The term busy-waiting tends to mean that you are willing to spin and wait for a change in a hardware register or a memory location. The term does not necessarily mean locking, but it does imply waiting in a tight loop, repeatedly probing for a change.


You may want to use busy-waiting in order to detect some kind of change in the environment that you want to respond to immediately. So a spin-lock is implemented using busy-waiting. Busy-waiting is useful in any situation where a very low latency response is more important than wasting CPU cycles (like in some types of embedded programming).



Spinlock vs Mutex 

Advantages of Spinlock

Disable Scheduler

It is different from a mutex in that it disables scheduling so only your thread can run while spinlock is held. A mutex allows other higher priority threads to be scheduled in while it is held but does not allow them to simultaneously execute the protected section. Because spinlocks disable multitasking you can not take a spinlock and then call some other code that will try to acquire a mutex. Your code inside the spinlock section must never sleep (code typically sleeps when it encounters a locked mutex or empty semaphore).

No queue

Another difference with a mutex is that threads typically queue for a mutex so a mutex underneath has a queue. Whereas spinlock just ensures that no other thread will run even if it has to. Therefore, you must never hold a spinlock when calling functions outside your file that you are not sure will not sleep.

Disable Interrupts

When you want to share your spinlock with an interrupt you must use irqsave variant. This will not just disable scheduler but will also disable interrupts. It makes sense right? Spinlock works by making sure nothing else will run. If you don't want an interrupt to run you disable it and proceed safely into the critical section.

Disadvantage of Spinlock

On multicore machine a spinlock will actually spin waiting for another core that holds the lock to release it. This spinning only happens on multicore machines because on single core ones it can not happen (you either hold spinlock and proceed or you never run until the lock is released).

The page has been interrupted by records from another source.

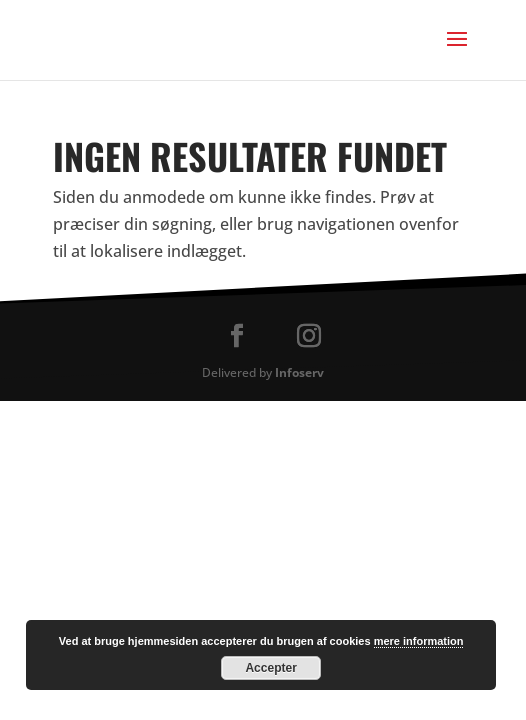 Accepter (270, 668)
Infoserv (299, 372)
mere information (419, 641) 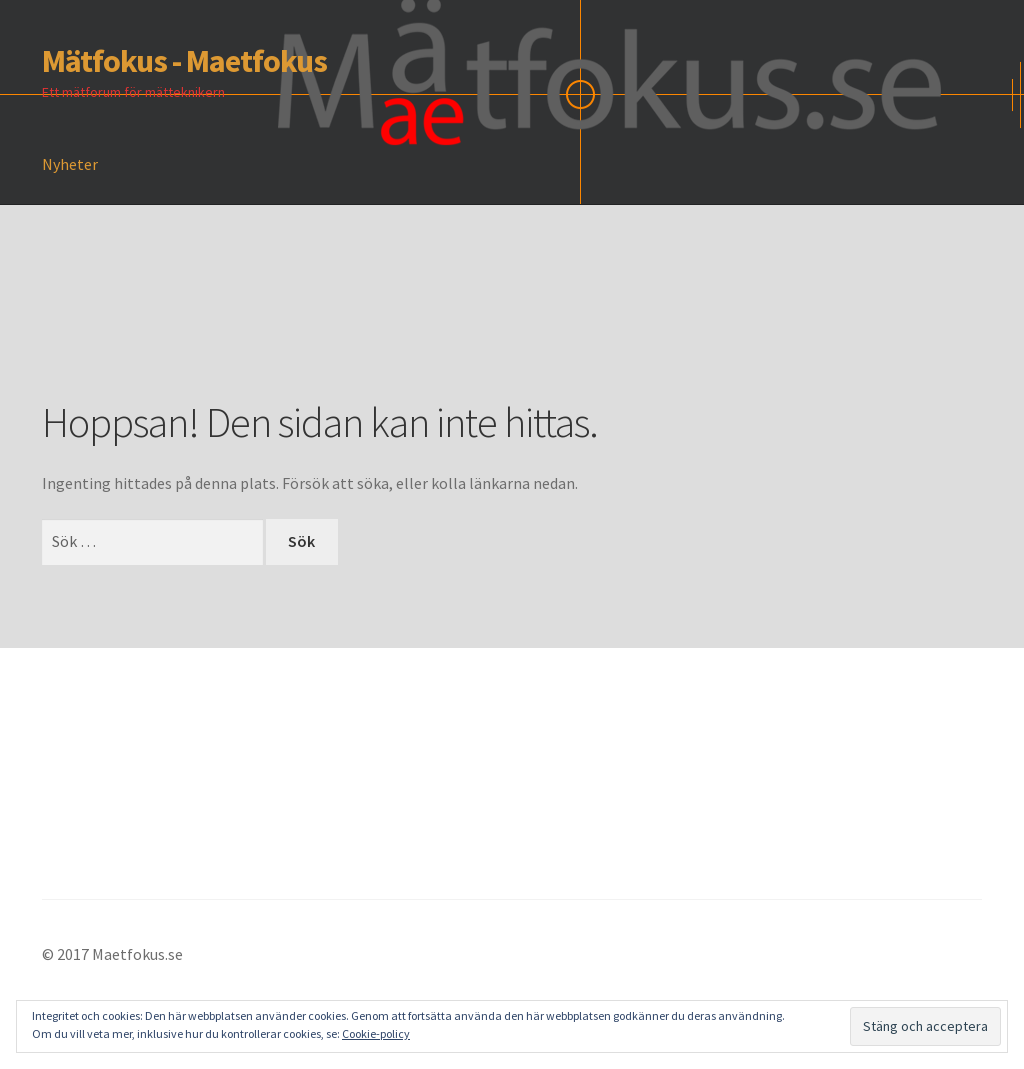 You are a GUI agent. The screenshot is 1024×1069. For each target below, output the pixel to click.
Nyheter (70, 164)
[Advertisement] (406, 331)
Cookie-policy (376, 1033)
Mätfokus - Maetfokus (184, 61) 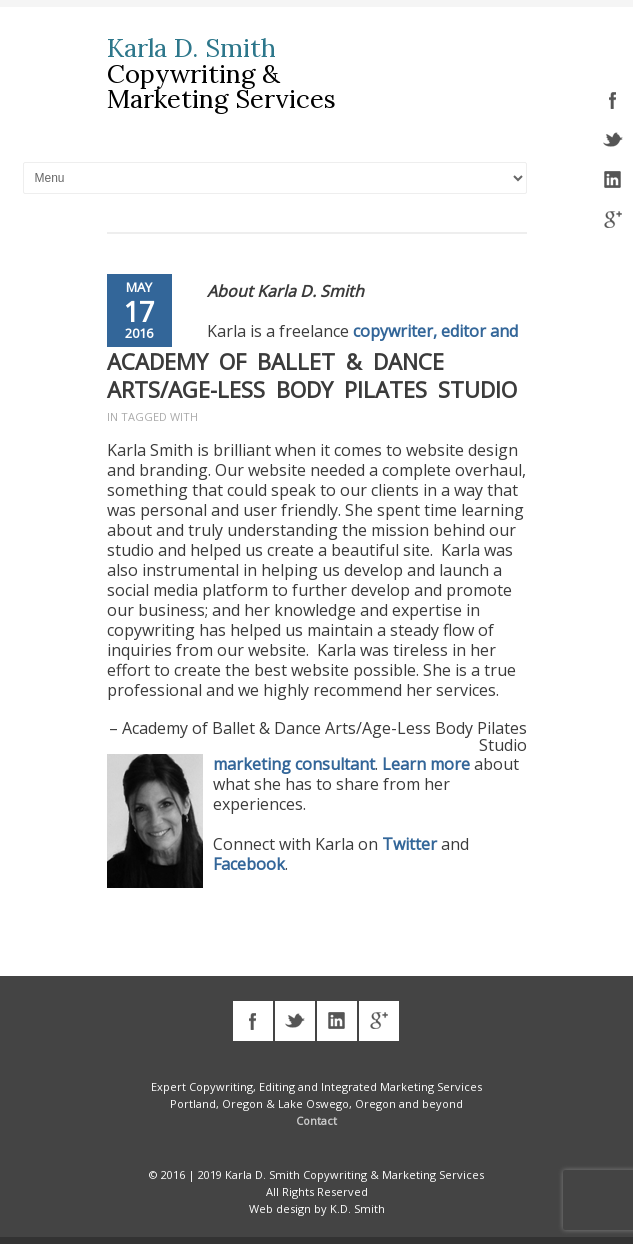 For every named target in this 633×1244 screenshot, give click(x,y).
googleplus (613, 220)
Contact (316, 1120)
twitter (613, 140)
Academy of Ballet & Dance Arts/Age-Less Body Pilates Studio (312, 375)
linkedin (613, 180)
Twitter (409, 844)
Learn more (426, 764)
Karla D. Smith (191, 48)
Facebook (249, 864)
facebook (613, 100)
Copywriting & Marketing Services (221, 86) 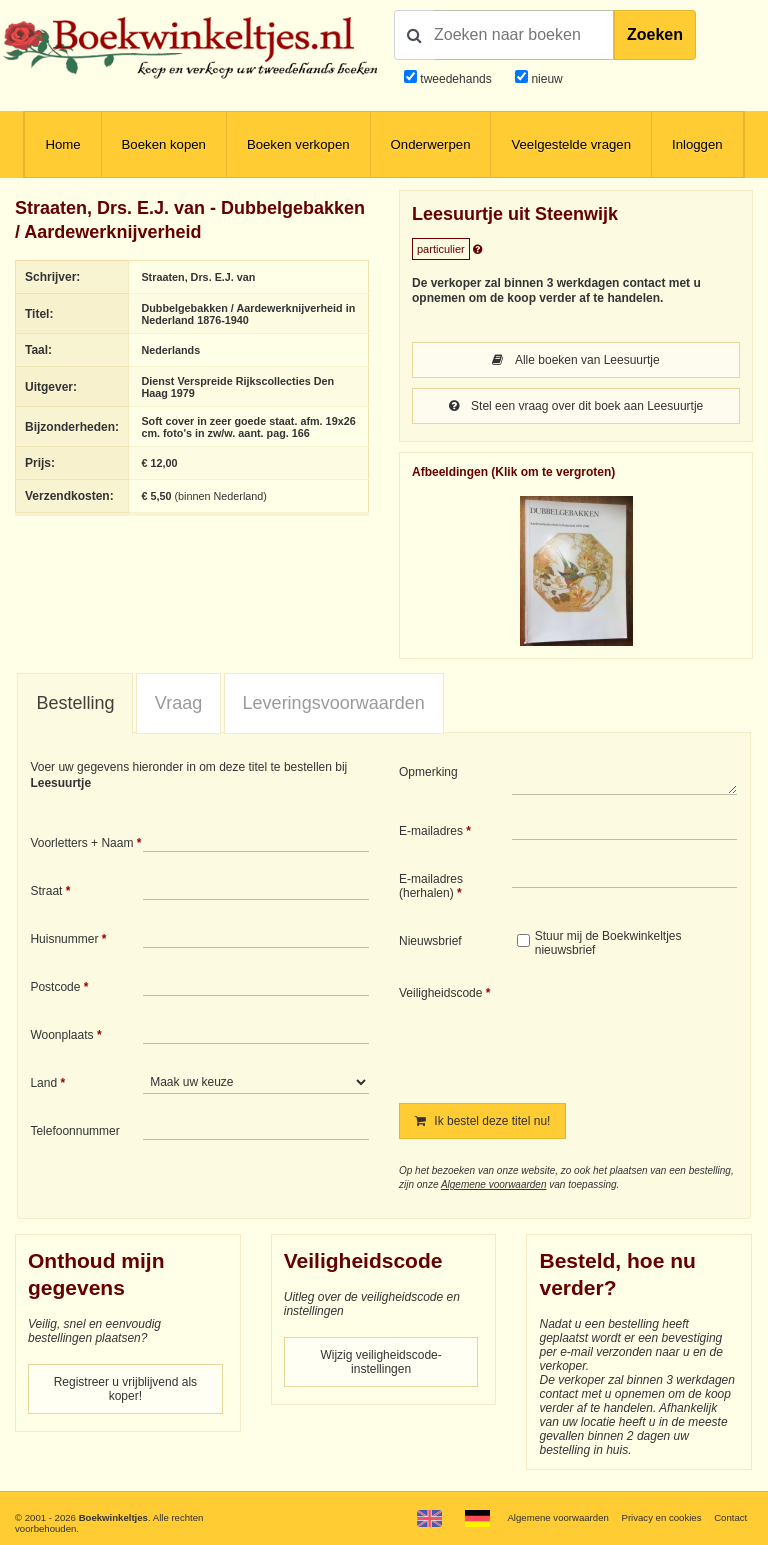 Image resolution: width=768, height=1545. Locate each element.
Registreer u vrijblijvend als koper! (125, 1389)
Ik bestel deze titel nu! (482, 1121)
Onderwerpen (431, 144)
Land (43, 1083)
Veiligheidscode (440, 993)
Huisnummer (64, 939)
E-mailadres (431, 831)
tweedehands (455, 79)
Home (62, 144)
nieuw (545, 79)
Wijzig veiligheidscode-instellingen (380, 1362)
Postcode (55, 987)
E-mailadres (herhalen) (431, 886)
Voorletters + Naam (81, 843)
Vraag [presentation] (178, 703)
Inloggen (697, 144)
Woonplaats (61, 1035)
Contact (730, 1517)
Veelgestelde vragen (571, 144)
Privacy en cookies (661, 1517)
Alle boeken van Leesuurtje (575, 360)
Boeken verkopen (298, 144)
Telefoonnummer (74, 1131)
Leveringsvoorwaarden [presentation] (334, 703)
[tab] (75, 704)
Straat (46, 891)
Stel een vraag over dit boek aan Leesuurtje (576, 406)
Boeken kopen (164, 144)
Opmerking (428, 772)
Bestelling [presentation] (75, 703)
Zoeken (655, 34)
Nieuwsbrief (430, 941)
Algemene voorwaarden (494, 1184) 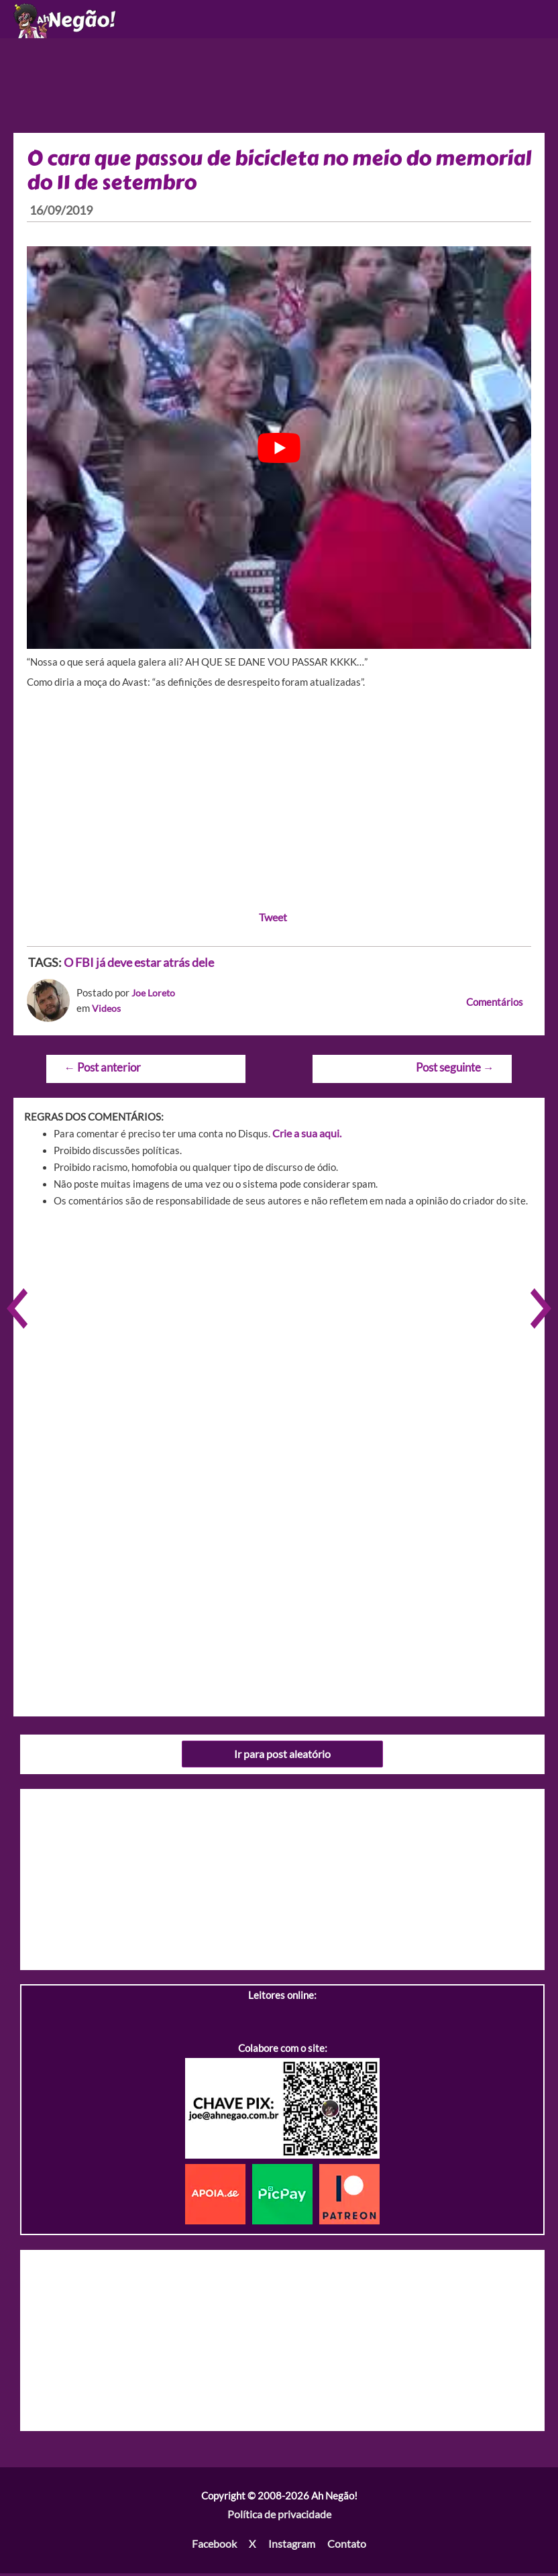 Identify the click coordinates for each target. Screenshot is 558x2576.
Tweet (272, 923)
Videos (107, 1015)
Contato (344, 2547)
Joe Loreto (154, 998)
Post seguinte (457, 1074)
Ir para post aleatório (282, 1759)
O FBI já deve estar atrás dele (139, 969)
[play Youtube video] (279, 454)
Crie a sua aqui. (305, 1139)
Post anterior (100, 1074)
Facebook (217, 2547)
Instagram (291, 2547)
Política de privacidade (279, 2519) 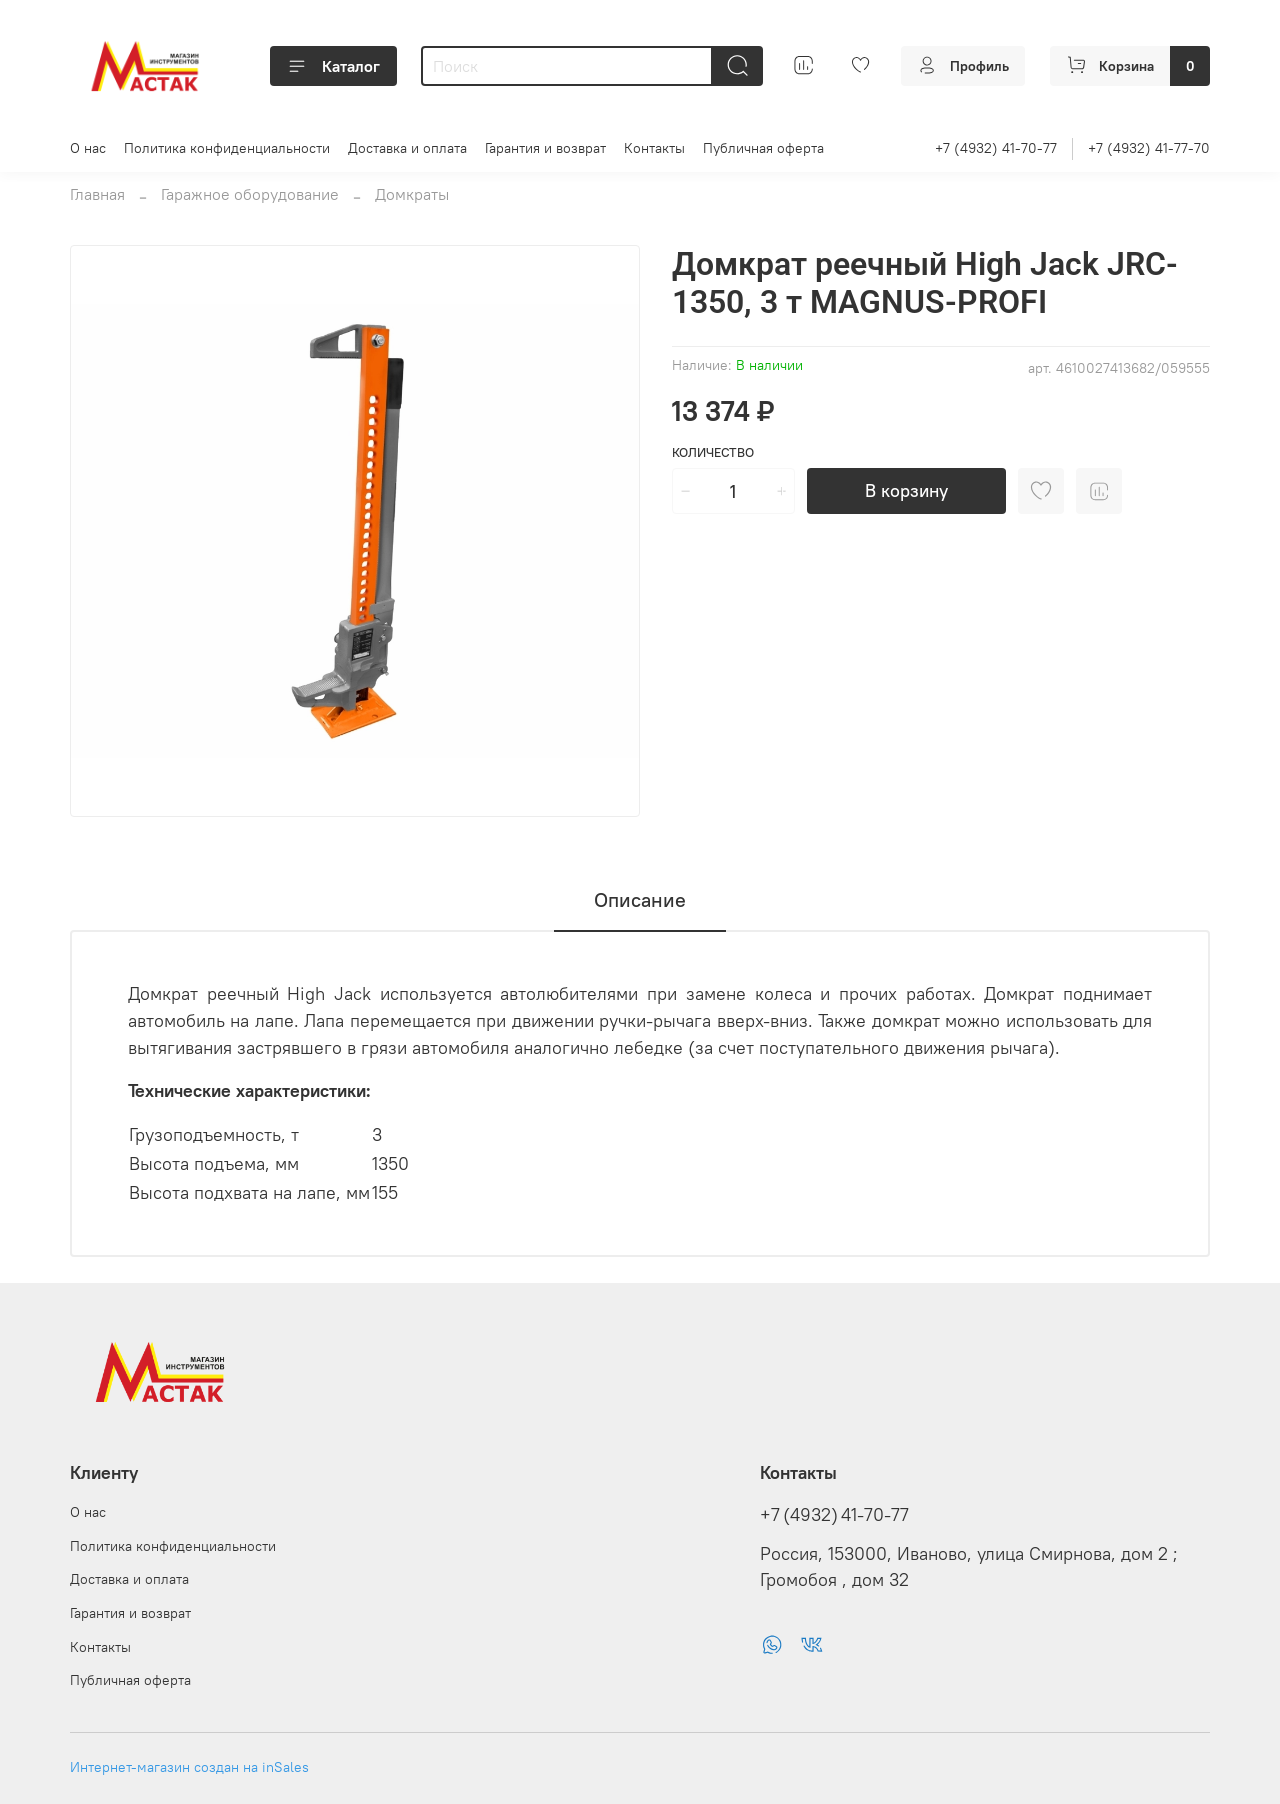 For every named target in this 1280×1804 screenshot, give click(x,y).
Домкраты (412, 194)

How can we avoid Spinlock spinning continously?


  1. Switch to a different thread while waiting. This typically involves attaching the current thread to a queue of threads waiting for the lock, followed by switching to another thread that is ready to do some useful work. This scheme also has the advantage that it guarantees that resource starvation does not occur as long as all threads eventually relinquish locks they acquire and scheduling decisions can be made about which thread should progress first. Spinlocks that never entail switching, usable by real-time operating systems, are sometimes called raw spinlocks.